Cuentos de Fray Mocho

Paisajes

Era una de aquellas tardes de los veranos de mi tierra, que al ser recordadas traen a la memoria los naranjos oscuros salpicados de estrellas blancas, con su cortejo olvidado de abejas zumbadoras y de tornasolados picaflores, el rasguido de la guitarra que preludia como ensayo el gemido anhelante que se exhalará en la noche al pie de la reja amohosada–guardadora aparente del honor mujeril confiado a sus barrotes por la candidez de algún olvidadizo de la vida–, el melancólico chistar de las tacuaras y chingolos y los últimos rayos de aquél sol que hizo las delicias del lagarto y que al irse se va tiñendo de violeta el cielo azul y la tersa superficie de arroyo que surcan veloces los patos en hilera buscando el boscaje de la orilla.

El calor había pasado; ráfagas de frescura venían a mí, trayéndome el aroma inimitable de los cercos florecidos y aquel perfume de los patios recién regados, donde tienden su manto luminoso las hojas de las parras.

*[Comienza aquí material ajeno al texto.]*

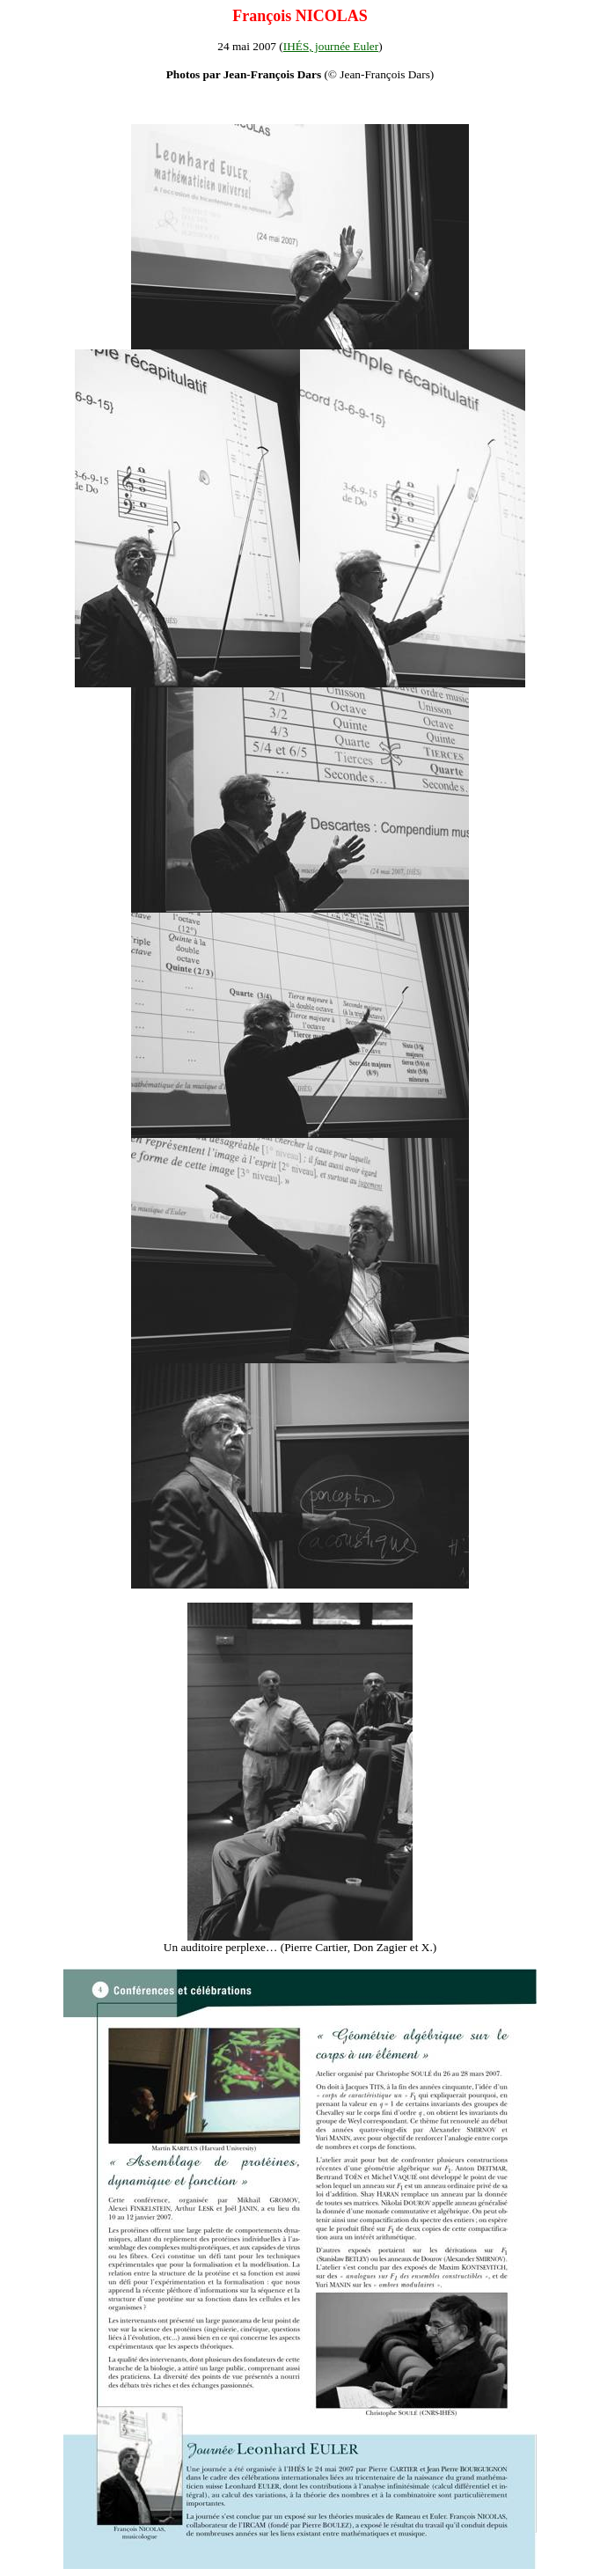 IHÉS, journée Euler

Cerca del viejo brocal del pozo, que el verdín manchaba a su capricho, estaba el mozo y a su lado aquella cuyos ojos negros y rasgados eran entonces, para él, su único encanto.

Ambos, sentados en aquellas sillas de junco, de armazón casi rústica, tomaban su mate de la tarde, sazonado con la sabrosa plática cuyo fondo no iba más allá seguramente, de los acontecimientos del barrio, no por cierto abundantes ni socorridos.

Yo los miraba de lejos y vivía la vida de los recuerdos dulces y apacibles. Ella, morena y joven, vestida de blanco, con su busto cubierto por un pañuelo celeste, que contrastaba con el rojo de los labios, con el níveo relampagueo de los dientes al esbozarse una sonrisa y con el manojo de claveles, colocado como al descuido entre el pelo reunido en rodete, que parecía de azabache, se mantenía erguida, chupando el mate, sostenido por su mano regordeta a la altura del pecho, mientras la otra erraba sobre sus faldas jugando con el fleco del pañuelo.

Su oído y sus ojos estaban embargados por aquél que en esos momentos no veía picaflores ni azahares, ni escuchaba el canto de la brisa entre el cordaje de las madreselvas florecidas, ni miraba claveles ni sonrisas, ocupado en estirar las mangas de su saco y en alzarse el pantalón para salvarlo de ajaduras y dobleces. Era un tipito insignificante y pretencioso, con aires de dependiente de confianza, de perita, con una onda sobre la frente estrecha y deprimida y vestido con su traje dominguero que conservaba aún el sello del baúl en que dormía sueños de una semana, rara vez interrumpidos.

Aquella nota discordante en el concierto de la luz y de las flores me ponía nervioso, me exasperaba, y recuerdo que pensé hasta en la manera mejor de eliminarla y filosofé con rabia sobre la resignación y la paciencia de las mujeres lindas, que soportan a su lado, los miran y aún sonríen complacidas, a seres cuya presencia es un contraste chocante, como lo sería la de una oruga, de ésas que cuelgan su cesto allá en las ramas flexibles de los durazneros envueltos en la gasa rosada de su fluorescencia inimitable, sobre la curva graciosa de su pecho palpitante.

–¡Bah!... Y siempre que este cuadro ha venido a mi memoria, a través del tiempo, he tenido sobre mi labio, lo confieso, una palabra dura, expresión de un pensamiento dañino, para aquel dependiente endomingado que tuve la desgracia de ver en el cuarto de hora más dichoso de mi vida y que me persigue hasta el extremo de haberse hecho retratar en el más bonito cuadro que adorna el taller del pintor más colorista de Buenos Aires.